A 10-year retrospective analysis of hospital admissions of cancer patients in Brazil (2008-2017)
2nd International Conference on Palliative Care
September 23-24, 2019 | Prague, Czech Republic
Cledy Eliana dos Santos, Barros N, Klug D, Cruz RP, Serafim, J A and Caldas J M P
Grupo Hospitalar Conceicao, Brazil University Foundation of Cardiology, Brazil University of Porto, Portugal
Scientific Tracks Abstracts : J Prim Care Gen Pract
Cancer figures among the leading causes of morbidity and
mortality in Brazil. Overall, 600,000 new cancer cases and
200,000 deaths are estimated to occur annually in Brazil.
Yearly around 1.2 million deaths were reported to the
Brazilian Mortality Information System, being 16.2% of these
related to people living with cancer.
The hospital admission procedure for “Treatment of Clinical Intercurrences of Oncological Patients” is related to a complication of the disease or its treatment, predictable or not, which requires hospitalization in specialized, general or day hospitals, for control of the complication.
Between 2008 and 2017, there were more than 6.7 million hospitalizations (6,746,226) related to cancer in Brazil. Of all the hospital admissions of cancer patients, 1,895,735 (28%) were related to clinic intercurrences of the disease.“ According to the retrospective analysis of hospital admissions of cancer patients, data recorded in the Hospital Information System of SUS, approximately 90% of the hospital admissions made in the procedure “Treatment of Clinics Intercurrences of Cancer Patient” were related to palliative care for terminally ill patients.
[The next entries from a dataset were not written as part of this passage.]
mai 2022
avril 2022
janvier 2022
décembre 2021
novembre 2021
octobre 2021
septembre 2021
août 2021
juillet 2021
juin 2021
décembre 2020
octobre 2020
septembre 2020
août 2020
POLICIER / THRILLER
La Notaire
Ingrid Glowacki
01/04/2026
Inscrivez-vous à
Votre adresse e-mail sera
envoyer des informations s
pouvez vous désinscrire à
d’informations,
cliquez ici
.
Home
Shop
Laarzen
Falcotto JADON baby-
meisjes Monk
Through the hospital admissions of cancer patients in the procedure “Treatment of Clinical Intercurrences of Oncological Patients”, we can estimate patients with indication of palliative care at the end of life, as well as identify parameters for the estimated need for cancer palliative care hospital beds. In this regard, we propose studies to size the target population, the demand and supply of health services, the level of attention required by selecting, to that, certain items likely to comparability between national and international data parameters, such as utilization of palliative care services, the prevalence of pain and other symptoms. Also, further study of hospital procedure “Treatment of Clinical Intercurrences of Oncological Patients” should be considered as a parameter for scaling of palliative care services in Brazil.
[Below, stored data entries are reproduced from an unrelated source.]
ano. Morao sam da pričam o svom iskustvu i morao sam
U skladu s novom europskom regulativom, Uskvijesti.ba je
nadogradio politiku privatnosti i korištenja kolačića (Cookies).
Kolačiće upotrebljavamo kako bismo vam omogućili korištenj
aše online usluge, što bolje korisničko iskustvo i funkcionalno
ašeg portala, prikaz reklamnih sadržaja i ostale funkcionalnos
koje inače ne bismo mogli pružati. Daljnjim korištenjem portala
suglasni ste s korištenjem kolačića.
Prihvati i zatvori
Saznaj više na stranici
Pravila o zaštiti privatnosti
Cledy Eliana dos Santos has a bachelor’s degree in Engineering of Production at the Pontifícia Universidade Católica do Rio Grande do Sul (1977). Graduation in medicine at the College of Medical Sciences of Porto Alegre (1980), MSc in community health in Developing Countries-University of London (1991), MSc in AIDS from the University of Barcelona (2001); PhD in Medicine – University of Porto/ Portugal (2018). She is a Medical Doctor at Hospital Nossa Senhora da Conceição/ GHC, specialist in Family and Community Medicine and Palliative Medicine. Since 2009 she has been working on Service of Pain and Palliative Care of Hospital Nossa Senhora da Conceição/ GHC. Member of the Palliative Care Technical Chamber of the Regional Medical Council of Rio Grande do Sul State (from July 2011 to January 2019).